== Extracted records ==
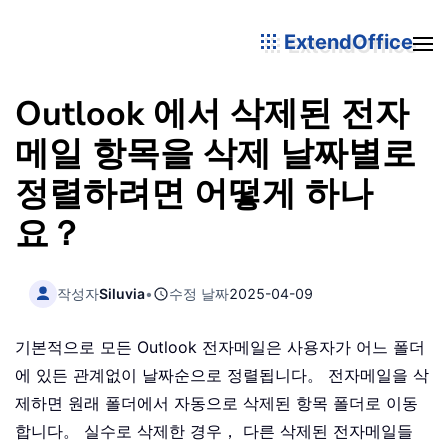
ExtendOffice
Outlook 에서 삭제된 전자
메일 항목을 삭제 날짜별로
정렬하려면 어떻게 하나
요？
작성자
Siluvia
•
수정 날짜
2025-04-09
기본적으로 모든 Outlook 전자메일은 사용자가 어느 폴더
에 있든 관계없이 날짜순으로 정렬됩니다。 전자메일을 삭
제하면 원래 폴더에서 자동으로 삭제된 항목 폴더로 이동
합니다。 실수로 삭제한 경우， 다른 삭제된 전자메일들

--

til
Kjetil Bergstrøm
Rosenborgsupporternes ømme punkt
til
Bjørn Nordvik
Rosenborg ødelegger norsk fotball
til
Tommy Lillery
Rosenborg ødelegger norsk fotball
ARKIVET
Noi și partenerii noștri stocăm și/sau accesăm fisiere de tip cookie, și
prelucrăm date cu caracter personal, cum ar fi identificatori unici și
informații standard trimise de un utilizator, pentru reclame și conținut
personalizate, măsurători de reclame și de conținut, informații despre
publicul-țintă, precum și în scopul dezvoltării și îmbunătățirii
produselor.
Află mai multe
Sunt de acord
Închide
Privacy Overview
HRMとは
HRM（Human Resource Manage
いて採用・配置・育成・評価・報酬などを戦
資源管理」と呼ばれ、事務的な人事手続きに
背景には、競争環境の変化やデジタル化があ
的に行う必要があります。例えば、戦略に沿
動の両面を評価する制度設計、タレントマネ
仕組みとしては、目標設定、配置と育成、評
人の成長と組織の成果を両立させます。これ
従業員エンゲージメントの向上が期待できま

== Instructions for the task ==
Copy the records above exactly, beginning at the line that contains "produselor." and stopping after the line that contains "従業員エンゲージメントの向上が期待できま".

== Response to this task ==
produselor.
Află mai multe
Sunt de acord
Închide
Privacy Overview
HRMとは
HRM（Human Resource Manage
いて採用・配置・育成・評価・報酬などを戦
資源管理」と呼ばれ、事務的な人事手続きに
背景には、競争環境の変化やデジタル化があ
的に行う必要があります。例えば、戦略に沿
動の両面を評価する制度設計、タレントマネ
仕組みとしては、目標設定、配置と育成、評
人の成長と組織の成果を両立させます。これ
従業員エンゲージメントの向上が期待できま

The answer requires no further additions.